Bereits gestern wurde auf die Pressemeldung hingewiesen, dass nach einer Entscheidung des ArbG Heilbronn die März-Kündigung einer Arbeitnehmerin durch den Insolvenzverwalter unwirksam ist. Nun ist die Urteilsbegründung veröffentlicht und hier zu finden.
Kurz zusammengefasst: Zunächst wird der Sachverhalt knapp dargestellt und die üblichen Begründungen zur Kündigung vorgetragen (Abschluss eines Interessensgleiches mit Namensliste, Sozialauswahl innerhalb eines Bezirkes durchgeführt). Interessant die Gegenargrumentation, dass in betriebsratslosen Bezirken ein solcher Interessenausgleich nicht wirksam vereinbart werden könne und deshalb keine Kündigungsgrundlage darstellt.
Sodann verweist das Arbeitsgericht Heilbronn darauf dass nach § 125 Abs. 1 S. 1 Nr. 1 InsO vermutet wird, dass eine Kündigung durch dringende betriebliche Erfordernisse im Sinne von § 1 Abs. 2 KSchG bedingt ist, wenn bei einer Kündigung aufgrund einer Betriebsänderung nach § 111 BetrVG die Arbeitnehmer, denen gekündigt werden soll, in einem Interessenausgleich zwischen Insolvenzverwalter und Betriebsrat namentlich bezeichnet sind.
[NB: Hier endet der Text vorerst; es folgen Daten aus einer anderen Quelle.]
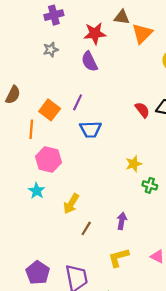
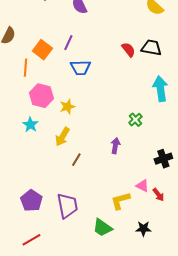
yellow star: (134, 164) -> (67, 107), moved
green cross: (150, 185) -> (135, 120), turned 32
purple arrow: (122, 221) -> (115, 146), moved
yellow L-shape: (119, 258) -> (120, 201), moved

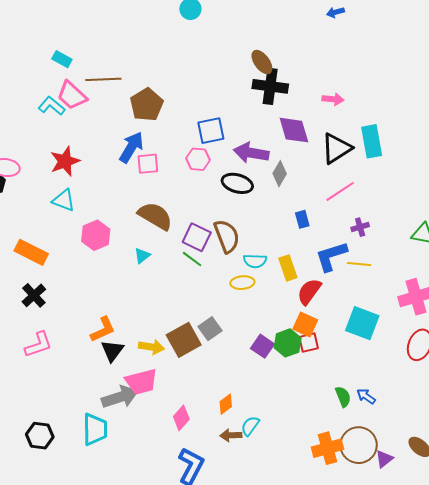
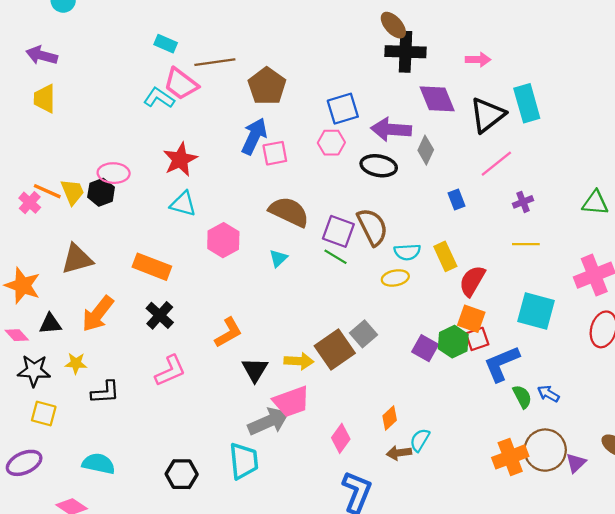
blue L-shape: (331, 256) -> (502, 364), moved
orange L-shape: (103, 329) -> (228, 333), moved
Die soziale Auswahl kann dann nur auf grobe Fehlerhaftigkeit hin gerichtlich überprüft werden. Eine solche grobe Fehlerhaftigkeit bejaht das Arbeitsgericht unter Berücksichtigung der üblichen Beweislastregeln.
Der Arbeitnehmer muss grundsätzlich die grobe Fehlerhaftigkeit der Sozialauswahl beweisen. Da er nicht über die grundlegenden Kenntnisse (z.B. der betroffenen Mitarbeiter, deren Beschäftigungszeiten und Unterhaltspflichten verfügt) besteht eine Auskunftsverpflichtung des Arbeitgebers. Kommt er dieser nicht nach, wird die (bloße) Behauptung der groben Fehlerhaftigkeit nicht (ausreichend) bestritten und gilt als zugestanden. Ein Arbeitgeber macht damit seine grundsätzlich guten Chancen zunichte.
Doch was nun in der Begründung aufgeführt, sorgt für Verwunderung. Der beklagte Insolvenzverwalter legt die vom Gericht mehrfach angeforderte Namensliste nicht vor. Er gestatte lediglich eine kurze Einsicht in der Verhandlung und das auch nur in einen Auszug aus der Namensliste. Das erfüllt die Auskunftsverpflichtung nicht.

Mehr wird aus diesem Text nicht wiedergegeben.